Bug #32122 for CGI: Changes to CGI::Util method escape breaks compatibility to CGI::Compress::Gzip

Mon Jan 07 04:17:23 2008 dietrich.streifert [...] googlemail.com - Ticket created

Subject:

Changes to CGI::Util method escape breaks compatibility to CGI::Compress::Gzip

We are using CGI and CGI::Compress::Gzip to automatically compress output of html (Indirectly by using CGI::Application and CGI::Application::Plugin::CompressGzip). After updating to from CGI V 3.29 to V 3.33 the output seemed to be created as UTF-8 independent from the charset settings in the file or header. This was for pages adding cookies to the header. After examining the code it turned out that changes in the method escape from $toencode = eval { pack("C*", unpack("U0C*", $toencode))} || pack("C*", unpack("C*", $toencode)); to (change from "C*" to "U*" in the first pack call) $toencode = eval { pack("U*", unpack("U0C*", $toencode))} || pack("C*", unpack("C*", $toencode)); Caused the problem. I don't know if this problem can be solved in this module but it caused the problem. I'll report this also to the CGI::Compress::Gzip module RT. Thank you for your help and your great module. Happy new year.

Mon Jan 07 10:05:21 2008 LDS [...] cpan.org - Taken

Mon Jan 07 10:06:34 2008 LDS [...] cpan.org - Correspondence added

Ouch! Can you give me any more detail on why the Gzip compression is not working? I don't see an obvious dependency between the charset and the gzip module. Lincoln On Mon Jan 07 04:17:23 2008, level420 wrote: Show quoted text

> We are using CGI and CGI::Compress::Gzip to automatically compress > output of html (Indirectly by using CGI::Application and > CGI::Application::Plugin::CompressGzip). > > After updating to from CGI V 3.29 to V 3.33 the output seemed to be > created as UTF-8 independent from the charset settings in the file or > header. This was for pages adding cookies to the header. > > After examining the code it turned out that changes in the method escape > from > > $toencode = eval { pack("C*", unpack("U0C*", $toencode))} || pack("C*", > unpack("C*", $toencode)); > > to (change from "C*" to "U*" in the first pack call) > > $toencode = eval { pack("U*", unpack("U0C*", $toencode))} || pack("C*", > unpack("C*", $toencode)); > > Caused the problem. > > I don't know if this problem can be solved in this module but it caused > the problem. I'll report this also to the CGI::Compress::Gzip module RT. > > Thank you for your help and your great module. Happy new year.

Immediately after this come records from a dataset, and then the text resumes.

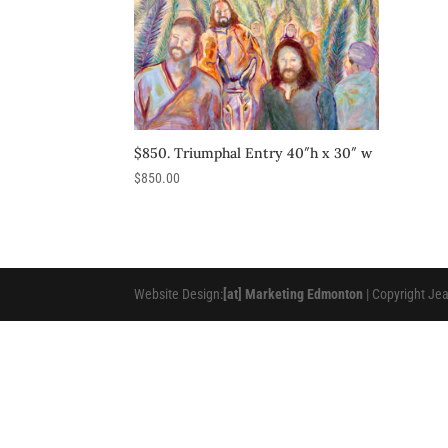
$850. Triumphal Entry 40″h x 30″ w
$
850.00
Website Design:
[at] Marketing Edmonton
| Copyright Je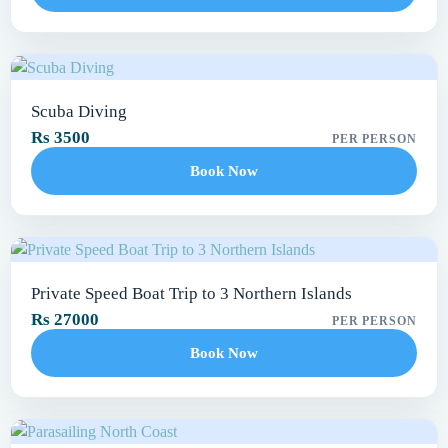
Scuba Diving
Rs 3500
PER PERSON
Book Now
Private Speed Boat Trip to 3 Northern Islands
Rs 27000
PER PERSON
Book Now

Mon Jan 07 10:06:41 2008 The RT System itself - Status changed from 'new' to 'open'

Mon Jan 07 10:18:22 2008 dietrich.streifert [...] googlemail.com - Correspondence added

From:

dietrich.streifert [...] googlemail.com

On Mo. 07. Jan. 2008, 10:06:34, LDS wrote: Show quoted text

> Ouch! Can you give me any more detail on why the Gzip compression is not > working? I don't see an obvious dependency between the charset and the > gzip module. > > Lincoln >

Thank you for your quick answer Lincoln! Sorry but I can't give you much information why this is happening. I found that with CPR.pm 3.29 everything worked and after an upgrade to CPR.pm 3.33 the problem was there. My pages are encoded in ISO-8859-1 and the accented characters are inserted as is and not as entities. So on the first page visit (tested in IE7 and FF2) instead of the accented characters the typical two byte encoding hyroglyphs started showing up in the page. But only when I was setting a cookie! So I investigated some time in testing other CPR.pm versions and having a look into the cookie handling and found that the escape method from CGI::Util was used to encode the cookie data. After detecting the changes I simply reverted the out-commented pack/unpack line and commented the new one. And voila! It worked again. Maybe CGI::Compress::Gzip has to be updated to work again with the new escape implementation but I have to few knowledge to do this. So I ended up just informing you that there is a problem. So I'm totaly depending here on your help.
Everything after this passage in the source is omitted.